Die Entlassung des Brandenburger Verfassungsschutzchefs durch Innenministerin Katrin Lange (SPD) im Streit um die Einstufung der AfD als rechtsextremistisch schlägt Wellen bis in die Bundespolitik. Der Grünen-Bundesvorsitzende Felix Banaszak kritisierte die Brandenburger SPD wegen Vorgehens der Ministerin gegen den Abteilungsleiter hart. Diese zeige sich „auf dem rechten Auge blind“. Der Grünen-Chef warf der SPD auch vor, in Brandenburg die AfD nicht mehr als größte Bedrohung für die Demokratie zu betrachten.
„Man sollte meinen, spätestens mit der Einstufung der AfD als gesichert rechtsextrem durch den Verfassungsschutz wäre der Ernst der Lage verstanden worden“, sagt Banaszak mit Blick auf die Entscheidung des Bundesamtes für Verfassungsschutz vor einer Woche.
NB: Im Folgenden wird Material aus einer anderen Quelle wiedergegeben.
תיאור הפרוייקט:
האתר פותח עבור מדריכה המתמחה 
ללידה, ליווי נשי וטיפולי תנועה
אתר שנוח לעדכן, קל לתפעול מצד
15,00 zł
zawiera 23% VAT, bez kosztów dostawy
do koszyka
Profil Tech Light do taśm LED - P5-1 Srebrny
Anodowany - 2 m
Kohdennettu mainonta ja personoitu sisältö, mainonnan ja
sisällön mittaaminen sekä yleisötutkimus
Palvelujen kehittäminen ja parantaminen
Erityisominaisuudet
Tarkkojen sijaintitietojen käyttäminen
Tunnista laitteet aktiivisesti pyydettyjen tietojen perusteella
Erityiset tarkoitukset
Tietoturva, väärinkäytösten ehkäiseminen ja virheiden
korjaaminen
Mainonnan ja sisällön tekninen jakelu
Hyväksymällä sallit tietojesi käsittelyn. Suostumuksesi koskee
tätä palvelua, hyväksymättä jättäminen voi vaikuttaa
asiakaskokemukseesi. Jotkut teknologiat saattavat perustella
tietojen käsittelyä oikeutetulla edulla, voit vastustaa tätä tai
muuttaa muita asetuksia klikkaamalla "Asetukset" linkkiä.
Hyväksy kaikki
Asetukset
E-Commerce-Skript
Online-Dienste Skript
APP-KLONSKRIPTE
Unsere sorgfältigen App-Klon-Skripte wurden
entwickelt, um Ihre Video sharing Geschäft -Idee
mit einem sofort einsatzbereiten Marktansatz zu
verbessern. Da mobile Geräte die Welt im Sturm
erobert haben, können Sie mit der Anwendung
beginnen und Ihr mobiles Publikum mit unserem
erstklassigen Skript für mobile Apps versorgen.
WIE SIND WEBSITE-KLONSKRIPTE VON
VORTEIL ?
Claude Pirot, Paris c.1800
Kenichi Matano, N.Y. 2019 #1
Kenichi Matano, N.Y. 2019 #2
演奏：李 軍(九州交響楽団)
„Die AfD ist kein gewöhnlicher Bestandteil unseres demokratischen Systems – sie ist seine größte Bedrohung. Doch die SPD in Brandenburg scheint die Augen vor dieser Realität zu verschließen – oder, schlimmer noch: in die entgegengesetzte Richtung zu steuern.“
Grünen-Chef: Rauswurf ist gefährliches Signal
Zugleich erinnerte Banaszak daran, dass Ministerpräsident und SPD-Landeschef Dietmar Woidke mit einem „Ich oder die AfD“-Wahlkampf dafür gesorgt habe, dass demokratische Oppositionsparteien wie die Grünen oder die Linke aus dem Landtag gedrängt worden seien.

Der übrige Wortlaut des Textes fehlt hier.